I wrote a script to download PDF files from wikipedia. I implemented a loop to go over all the URLs I want to download (I have them in a .csv file). The first few files are getting downloaded pretty quick (no wonder, they only are like 200kB in size), but after a while, the downloads need longer and longer. It feels like some exponential growth in my loop, which makes me loop way slower after every iteration. Maybe the request isn't closed the right way or something, I really do not know.

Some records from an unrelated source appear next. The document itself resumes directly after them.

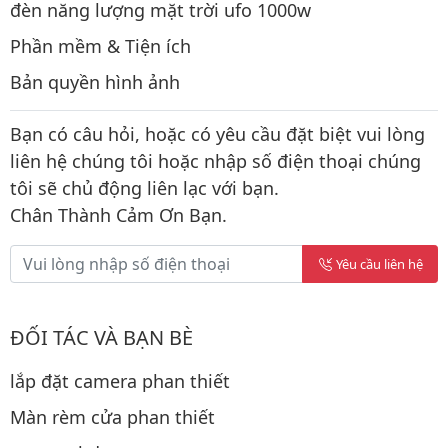
đèn năng lượng mặt trời ufo 1000w
Phần mềm & Tiện ích
Bản quyền hình ảnh
Bạn có câu hỏi, hoặc có yêu cầu đặt biệt vui lòng
liên hệ chúng tôi hoặc nhập số điện thoại chúng
tôi sẽ chủ động liên lạc với bạn.
Chân Thành Cảm Ơn Bạn.
Yêu cầu liên hệ
ĐỐI TÁC VÀ BẠN BÈ
lắp đặt camera phan thiết
Màn rèm cửa phan thiết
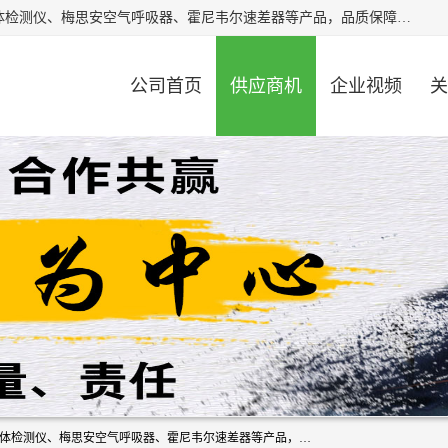
北京中创汇安科贸有限公司专业生产救援三脚架、天鹰4X气体检测仪、梅思安空气呼吸器、霍尼韦尔速差器等产品，品质保障，价格合理，欢迎在线致电咨询。
公司首页
供应商机
企业视频
关
北京中创汇安科贸有限公司专业生产救援三脚架、天鹰4X气体检测仪、梅思安空气呼吸器、霍尼韦尔速差器等产品，品质保障，价格合理，欢迎在线致电咨询。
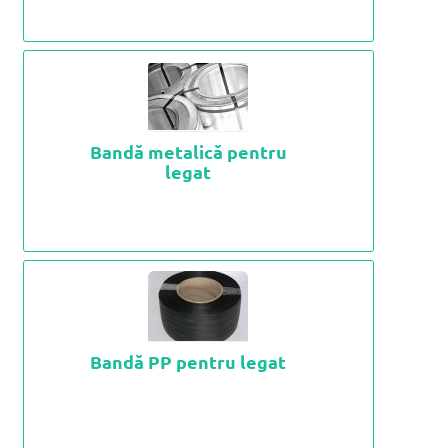
Bandă metalică pentru
legat
Bandă PP pentru legat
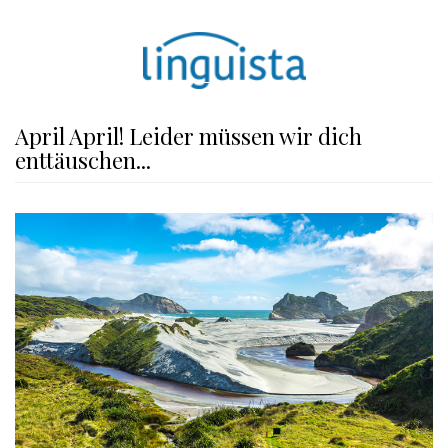
April April! Leider müssen wir dich
enttäuschen...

Could someone please help me make this code less bad and more effective?
urls
and titles
both are lists. They get passed from the same function, so I might just transform them into a dictionary.
def getPDF(urls, titles, path):
i = 0
for i in range(len(urls) - 1):
i += 1
with open(path + '/{}.pdf'.format(titles[i]), 'wb') as f:
with requests.session() as s:
r = s.get(urls[i])
f.write(r.content)
print('{}.pdf'.format(titles[i]) + ' downloaded!')
EDIT:
It must have something to do with the request. I added a function that prints out the time the download took (from the first line in getPDF()
to the print()
line. These are the results:
Downloads werden gestartet, das Programm beendet automatisch...
Wirtschaft.pdf downloaded! (2.606057643890381sec)
Wirtschaftseinheit.pdf downloaded! (1.41001296043396sec)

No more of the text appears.